Private sector vax soon; 1.7-M gov’t doses, too
The Covid-19 vaccines purchased by the private sector through a tripartite agreement with the government are set to be delivered by June this year, vaccine czar Secretary Carlito Galvez Jr. assured Wednesday. During the joint House health and trade committee hearing on the national Covid-19 vaccination program,
implementer of the National Task Force Against Covid-19 — said 100,000 private sector employees are targeted to be inoculated in the first 30 days of their program.
From 1 May to 5 June except for Sundays, the private sector aims to inoculate 3,335 individuals daily, Galvez said, noting that they are allowed to set up their own vaccination sites.
There will be 17 private sector vaccination sites in Metro Manila for this to be manned by 32 teams from private healthcare providers.

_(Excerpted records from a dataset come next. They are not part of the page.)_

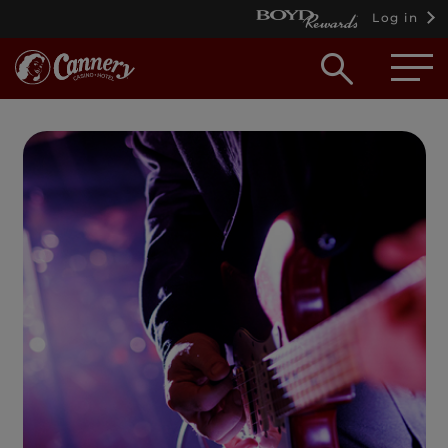
Log in
Open
searc
box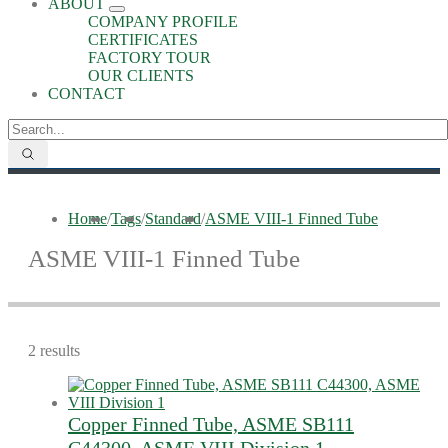
ABOUT
COMPANY PROFILE
CERTIFICATES
FACTORY TOUR
OUR CLIENTS
CONTACT
Home
/
Tags
/
Standard
/
ASME VIII-1 Finned Tube
ASME VIII-1 Finned Tube
2 results
Copper Finned Tube, ASME SB111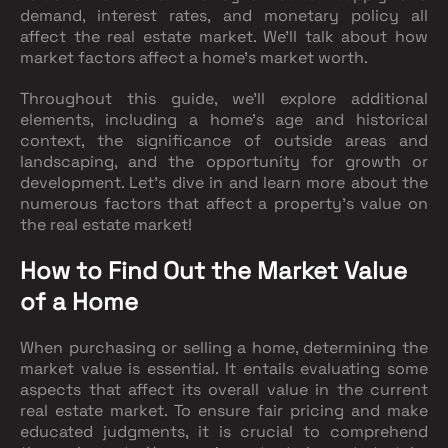
demand, interest rates, and monetary policy all
affect the real estate market. We'll talk about how
market factors affect a home's market worth.
Throughout this guide, we'll explore additional
elements, including a home's age and historical
context, the significance of outside areas and
landscaping, and the opportunity for growth or
development. Let's dive in and learn more about the
numerous factors that affect a property's value on
the real estate market!
How to Find Out the Market Value
of a Home
When purchasing or selling a home, determining the
market value is essential. It entails evaluating some
aspects that affect its overall value in the current
real estate market. To ensure fair pricing and make
educated judgments, it is crucial to comprehend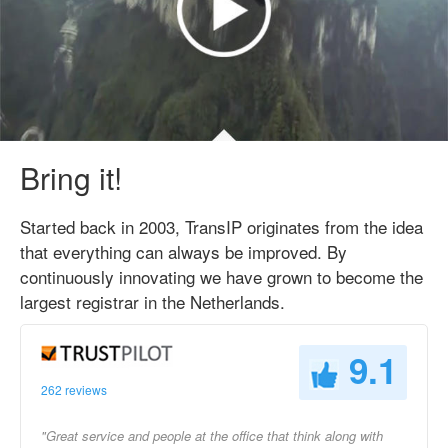
Bring it!
Started back in 2003, TransIP originates from the idea
that everything can always be improved. By
continuously innovating we have grown to become the
largest registrar in the Netherlands.
9.1
262 reviews
"Great service and people at the office that think along with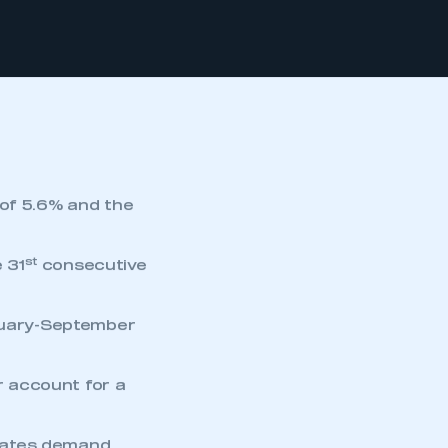
 of 5.6% and the
st
 31
consecutive
anuary-September
 account for a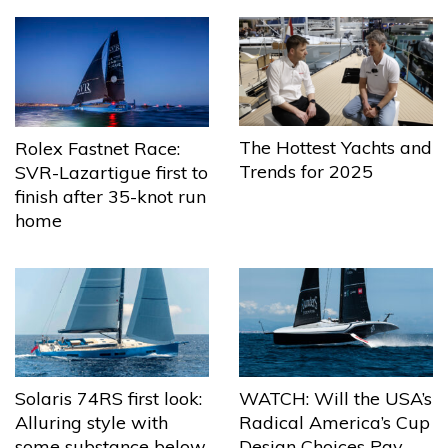
The Hottest Yachts and
Rolex Fastnet Race:
Trends for 2025
SVR-Lazartigue first to
finish after 35-knot run
home
Solaris 74RS first look:
WATCH: Will the USA’s
Alluring style with
Radical America’s Cup
some substance below
Design Choices Pay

Presidential Adviser for Entrepreneurship Joey Concepcion disclosed that 1,004 private industries have ordered over 6.5 million doses of various Covid-19 vaccines through an initiative he led called “A Dose of Hope”.
He bared that 467 companies intended to procure more than 5.4 million doses of AstraZeneca vaccines and 60 companies ordered 35,676 Moderna vaccines.
Meanwhile, 364 firms ordered around 873,540 vaccines from Indian-made Novavax and 113 chose Bharat Biotech’s Covaxin vaccine with over 216,276 doses.
Concepcion said Bharat Biotech has “promised” to deliver the shots from May to June this year, stressing the demand of private sectors for “immediate deliveries”.
“What we want to appeal to DoH (Department of Health) and NITAG (National Immunization Technical Advisory Group) is to give private sectors the flexibility, because if you look at the industries which purchased these vaccines, many industries have different positions — and we will list them all — but (practice) flexibility in who comes first,” he said.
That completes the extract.